- [RECORDS TO PROCESS]:

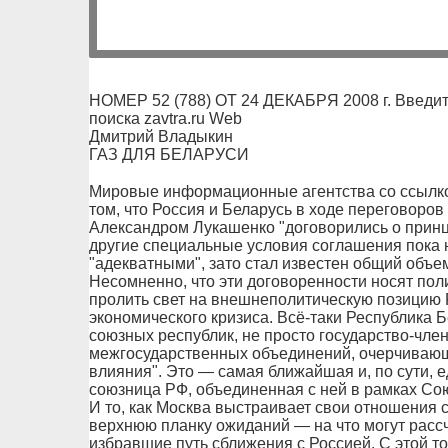
НОМЕР 52 (788) ОТ 24 ДЕКАБРЯ 2008 г. Введит
поиска zavtra.ru Web
Дмитрий Владыкин
ГАЗ ДЛЯ БЕЛАРУСИ
Мировые информационные агентства со ссылк
том, что Россия и Беларусь в ходе переговор
Александром Лукашенко "договорились о принци
другие специальные условия соглашения пока н
"адекватными", зато стал известен общий объем
Несомненно, что эти договоренности носят пол
пролить свет на внешнеполитическую позицию 
экономического кризиса. Всё-таки Республика 
союзных республик, не просто государство-чле
межгосударственных объединений, очерчивающ
влияния". Это — самая ближайшая и, по сути, 
союзница РФ, объединенная с ней в рамках Сою
И то, как Москва выстраивает свои отношения 
верхнюю планку ожиданий — на что могут расс
избравшие путь сближения с Россией. С этой т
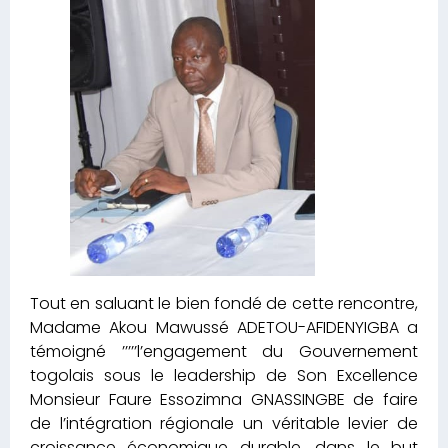
Tout en saluant le bien fondé de cette rencontre,
Madame Akou Mawussé ADETOU-AFIDENYIGBA a
témoigné ’’’’’l’engagement du Gouvernement
togolais sous le leadership de Son Excellence
Monsieur Faure Essozimna GNASSINGBE de faire
de l’intégration régionale un véritable levier de
croissance économique durable, dans le but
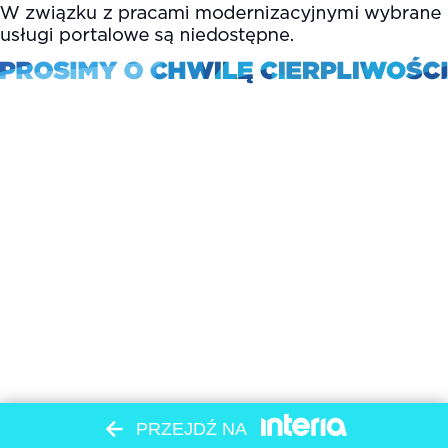
PRZEJDŹ NA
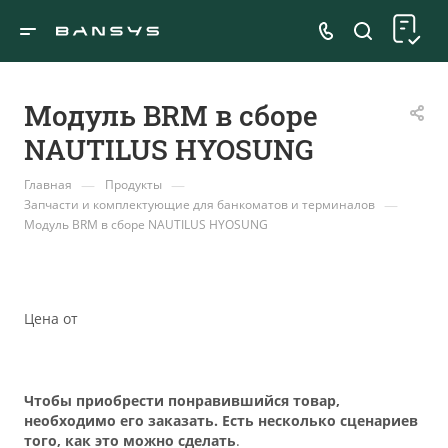
Модуль BRM в сборе
NAUTILUS HYOSUNG
—
—
Главная
Продукты
—
Запчасти и комплектующие для банкоматов и терминалов
Модуль BRM в сборе NAUTILUS HYOSUNG
Цена от
Чтобы приобрести понравившийся товар,
необходимо его заказать. Есть несколько сценариев
того, как это можно сделать
.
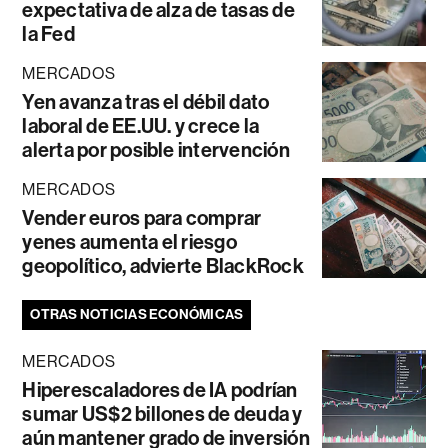
expectativa de alza de tasas de
la Fed
MERCADOS
Yen avanza tras el débil dato
laboral de EE.UU. y crece la
alerta por posible intervención
MERCADOS
Vender euros para comprar
yenes aumenta el riesgo
geopolítico, advierte BlackRock
OTRAS NOTICIAS ECONÓMICAS
MERCADOS
Hiperescaladores de IA podrían
sumar US$2 billones de deuda y
aún mantener grado de inversión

- [WHAT THIS TASK INVOLVES]:
Excluding the images, copy all of the material above verbatim.

- [COMPLETED TASK]:
НОМЕР 52 (788) ОТ 24 ДЕКАБРЯ 2008 г. Введит
поиска zavtra.ru Web
Дмитрий Владыкин
ГАЗ ДЛЯ БЕЛАРУСИ
Мировые информационные агентства со ссылк
том, что Россия и Беларусь в ходе переговор
Александром Лукашенко "договорились о принци
другие специальные условия соглашения пока н
"адекватными", зато стал известен общий объем
Несомненно, что эти договоренности носят пол
пролить свет на внешнеполитическую позицию 
экономического кризиса. Всё-таки Республика 
союзных республик, не просто государство-чле
межгосударственных объединений, очерчивающ
влияния". Это — самая ближайшая и, по сути, 
союзница РФ, объединенная с ней в рамках Сою
И то, как Москва выстраивает свои отношения 
верхнюю планку ожиданий — на что могут расс
избравшие путь сближения с Россией. С этой т
Tout en saluant le bien fondé de cette rencontre,
Madame Akou Mawussé ADETOU-AFIDENYIGBA a
témoigné ’’’’’l’engagement du Gouvernement
togolais sous le leadership de Son Excellence
Monsieur Faure Essozimna GNASSINGBE de faire
de l’intégration régionale un véritable levier de
croissance économique durable, dans le but
PRZEJDŹ NA
Модуль BRM в сборе
NAUTILUS HYOSUNG
—
—
Главная
Продукты
—
Запчасти и комплектующие для банкоматов и терминалов
Модуль BRM в сборе NAUTILUS HYOSUNG
Цена от
Чтобы приобрести понравившийся товар,
необходимо его заказать. Есть несколько сценариев
того, как это можно сделать
.
expectativa de alza de tasas de
la Fed
MERCADOS
Yen avanza tras el débil dato
laboral de EE.UU. y crece la
alerta por posible intervención
MERCADOS
Vender euros para comprar
yenes aumenta el riesgo
geopolítico, advierte BlackRock
OTRAS NOTICIAS ECONÓMICAS
MERCADOS
Hiperescaladores de IA podrían
sumar US$2 billones de deuda y
aún mantener grado de inversión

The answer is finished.